Gerçek sevgi, gözle görülmeyen yürekle hissedilendir.
Sevgi, sabırla, zamanla yoğrulan bir emek, bir fedakarlık olduğunu anladığımızda fark edilir. Ama yürek sabırsızdır. Onu besleyecek olan sevgi ise telaşsız, sakinlik seven gönülde yeşermek ister.
Şimdi size çook çok seneler önce yaşanmış bir aşk hikayesini anımsadığım kadarıyla yazacağım.
Yıl 1956…
Vietnam Savaşının ilk yıllarına gidelim. Adı Alex olan bir Amerikalı askeri ile Yunan asıllı, Eleni adlı bir genç kızın aşk hikayesinin de başladığı yıldır.
İki sevgilinin aşkı gazetenin arkadaşlık sayfasında filizlenir.
Genç kız Amerika’da bir hastanede fizyoterapist olarak çalışmaktadır.
Delikanlı terhisine bir ay kala genç kıza fotoğrafını gönderir. Ondan da göndermesini ister. Ama kız “Nasıl olsa buluşacağız, o gün beni görürsün , ” der.
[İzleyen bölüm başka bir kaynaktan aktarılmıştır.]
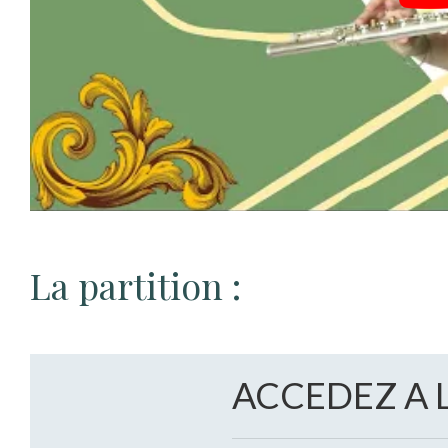
La partition :
ACCEDEZ A 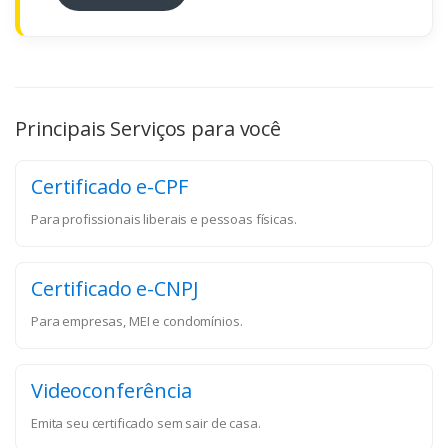
Principais Serviços para você
Certificado e-CPF
Para profissionais liberais e pessoas físicas.
Certificado e-CNPJ
Para empresas, MEI e condomínios.
Videoconferência
Emita seu certificado sem sair de casa.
Gençler iki yıl yazışarak duygu ve düşüncelerini birbirleriyle paylaşmışlardır. Uzaklık onları daha çok birbirine yakınlaştırmış, duygusal bağlarını güçlendirmiştir. Sanki birbirlerini yıllardır tanıyorlardır.
Delikanlı askerlik süresini bitirmiştir. Artık ülkesine dönecektir. Ve heyecanla sevdiği kıza son mektubunu yazar. Mektubun sonunda genç kızı ne kadar çok sevdiğini, bundan sonraki yaşamını onunla evlenerek geçirmek istediğini yazar. Ve mektuba kuruttuğu bir kır çiçeğini koyar.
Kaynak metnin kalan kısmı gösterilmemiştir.